When I met her, almost seventeen years ago, she was working as the in-house attorney for a startup that would soon stopdown. She did eventually get most of her back pay.
She was introduced to our gaming group by my friend Jon, a techgeek who worked in the same company. She and I hit it off immediately, with common interests in politics, religion, and the aaahts, and quickly became - well, the word "best friend" is too vague: I have, as I said above, four or five people who might deserve that name. But she became someone I relied on in a lot of ways, and I believe she did on me (and my family) also. She was a regular member of our gaming group the rest of her life, and often came over to our house for coffee on weekend mornings.
I, as well as several other people including Fr. John, were instrumental in her decision to return to the Catholic Church as an adult - as, a year later, they were in my decision to be confirmed in said Church. She always had doubts, as do I, but real faith involves living with questions and doubts.

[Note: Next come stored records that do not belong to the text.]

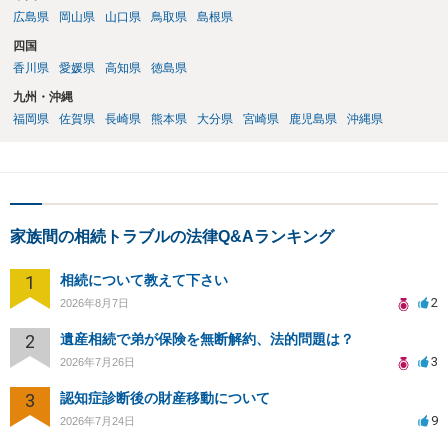
広島県
岡山県
山口県
鳥取県
島根県
四国
香川県
愛媛県
高知県
徳島県
九州・沖縄
福岡県
佐賀県
長崎県
熊本県
大分県
宮崎県
鹿児島県
沖縄県
家族間の相続トラブルの法律Q&Aランキング
1
相続について教えて下さい
2
2026年8月7日
2
遺産相続で弟が保険を無断解約、法的問題は？
3
2026年7月26日
3
認知症診断後の財産移動について
9
2026年7月24日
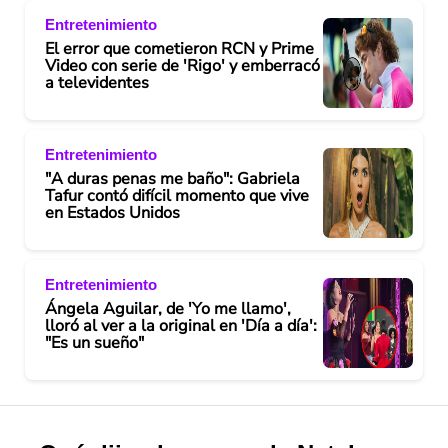
Entretenimiento
El error que cometieron RCN y Prime
Video con serie de 'Rigo' y emberracó
a televidentes
Entretenimiento
"A duras penas me baño": Gabriela
Tafur contó difícil momento que vive
en Estados Unidos
Entretenimiento
Ángela Aguilar, de 'Yo me llamo',
lloró al ver a la original en 'Día a día':
"Es un sueño"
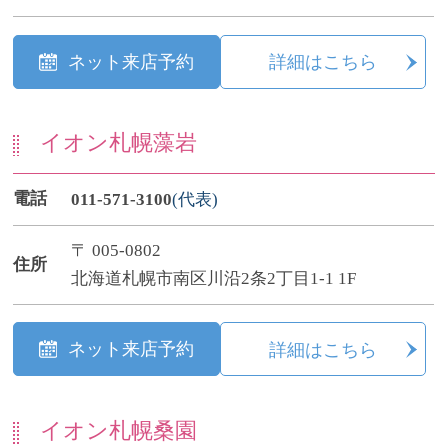
ネット来店予約
詳細はこちら
イオン札幌藻岩
電話
011-571-3100
(代表)
〒 005-0802
住所
北海道札幌市南区川沿2条2丁目1-1 1F
ネット来店予約
詳細はこちら
イオン札幌桑園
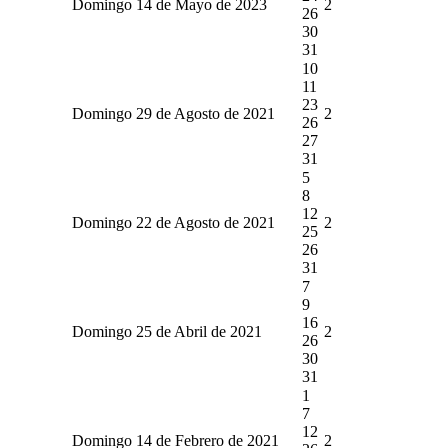
Domingo 14 de Mayo de 2023
2
26
30
31
10
11
23
Domingo 29 de Agosto de 2021
2
26
27
31
5
8
12
Domingo 22 de Agosto de 2021
2
25
26
31
7
9
16
Domingo 25 de Abril de 2021
2
26
30
31
1
7
12
Domingo 14 de Febrero de 2021
2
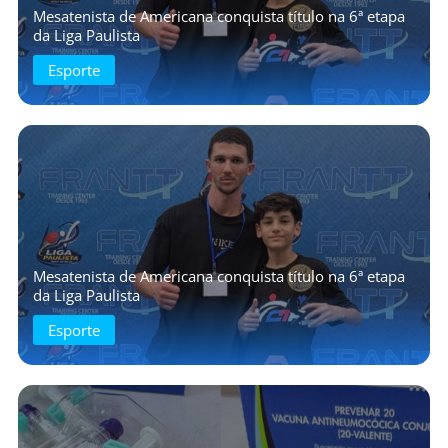
Mesatenista de Americana conquista título na 6ª etapa
da Liga Paulista
Esporte
Mesatenista de Americana conquista título na 6ª etapa
da Liga Paulista
Esporte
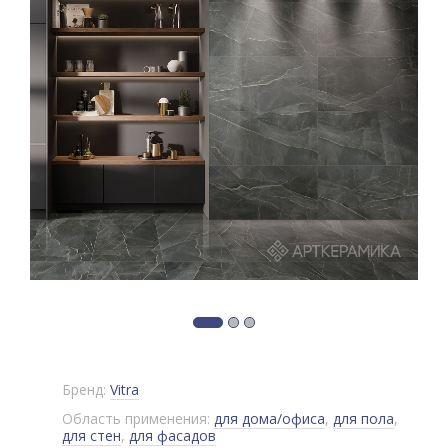
Бренд:
Vitra
Область применения:
для дома/офиса
,
для пола
,
для стен
,
для фасадов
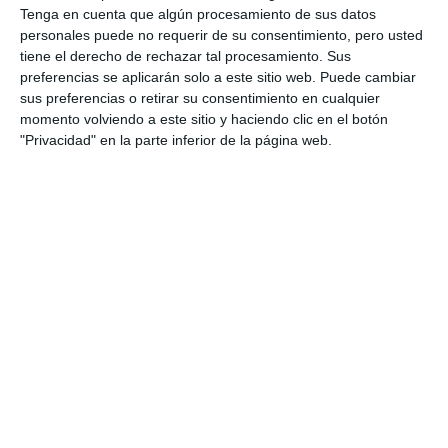
Tenga en cuenta que algún procesamiento de sus datos
personales puede no requerir de su consentimiento, pero usted
tiene el derecho de rechazar tal procesamiento. Sus
preferencias se aplicarán solo a este sitio web. Puede cambiar
sus preferencias o retirar su consentimiento en cualquier
momento volviendo a este sitio y haciendo clic en el botón
"Privacidad" en la parte inferior de la página web.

That game group, at that time, included not only Fr. John, but another Catholic seminarian, a Methodist minister, and the aforementioned Jon, who had completed seminary as an Evangelical minister, though he had not been "called" to any parish. One of my happiest memories is the night all these clergy were singing "Amazing Grace" to the tune of the Gilligan's Island themesong in my livingroom.

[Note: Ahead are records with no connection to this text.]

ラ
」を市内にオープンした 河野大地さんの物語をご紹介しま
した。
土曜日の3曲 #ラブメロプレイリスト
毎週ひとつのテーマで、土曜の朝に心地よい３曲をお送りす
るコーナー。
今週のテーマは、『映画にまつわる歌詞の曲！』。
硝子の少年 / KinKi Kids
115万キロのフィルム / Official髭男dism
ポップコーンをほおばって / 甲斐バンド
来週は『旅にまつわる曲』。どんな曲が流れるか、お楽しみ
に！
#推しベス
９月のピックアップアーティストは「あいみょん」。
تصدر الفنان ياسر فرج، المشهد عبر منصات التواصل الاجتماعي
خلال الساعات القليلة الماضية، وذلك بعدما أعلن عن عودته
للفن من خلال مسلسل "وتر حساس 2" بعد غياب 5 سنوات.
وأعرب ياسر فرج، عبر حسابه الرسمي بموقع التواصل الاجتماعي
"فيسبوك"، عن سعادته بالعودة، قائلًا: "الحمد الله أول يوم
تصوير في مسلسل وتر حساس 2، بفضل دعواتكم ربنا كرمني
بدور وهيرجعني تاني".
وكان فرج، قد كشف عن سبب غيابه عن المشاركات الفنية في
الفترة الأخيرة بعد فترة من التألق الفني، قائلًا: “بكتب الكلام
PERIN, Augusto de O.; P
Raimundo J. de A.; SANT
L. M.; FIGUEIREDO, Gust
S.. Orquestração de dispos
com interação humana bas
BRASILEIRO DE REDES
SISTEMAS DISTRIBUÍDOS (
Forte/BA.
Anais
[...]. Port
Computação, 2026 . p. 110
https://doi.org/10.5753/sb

She and I conceived and co-GM'd the most complex, and I believe the best, FRP game world I've ever been involved in as player or GM. It was called "TFAR," which stood for "The Fundamentalists Are Right" - the idea behind that title being that FRP'ing - as well as many other things, like Tarot cards, Kabbalah, and - reading tealeaves - really were Satan's Open-Sesame, that magick was real in the world, and that doing it slowly sucked out your soul. It was set in the 1980s, with a detour to the 1930s; it ended, too soon, after it became clear that the players couldn't keep up with all the complexity due to long breaks between games.
I have never known anyone more dedicated to their dog.
Two years ago, she started having weird pains and discomforts "down there." Several months later, she was diagnosed with uterine cancer and had her "ladyparts" removed, followed by radiation and chemo. But it was too late; the cancer receded, but then it came back, metastasized to - among other places -her diaphragm, which is pretty much inoperable.
I saw her only three times in the last month.
The first time was when she called me at work to ask for some Ibuprofen. I made a stop on the way home to get it, and brought it to her. We chatted a while. She seemed no sicker than before.
The second time was when she invited the game group (she had not attended in several weeks) to her house for a Friday evening. She was much worse now, spent the evening lying on the couch and occasionally taking part in the conversation (no game was played). That was about two weeks ago.
Then this Saturday morning I got a call telling me that, if I wanted to see her, I should get there by 11, because she was being medevacked to Fresno to receive palliative care in her sister's home. I, and family, went. I sat in a chair beside her and said things that I immediatly found embarrassing; I have no idea how to talk to the dying.
She was semiconscious at best, and the only coherent thing she said while I was there was, "It hurts." We left after a while, to make room for others, and that was that.
Yesterday morning, she died in Fresno. I will miss her for a long time. I see things and think, "Amy would like that." And she would.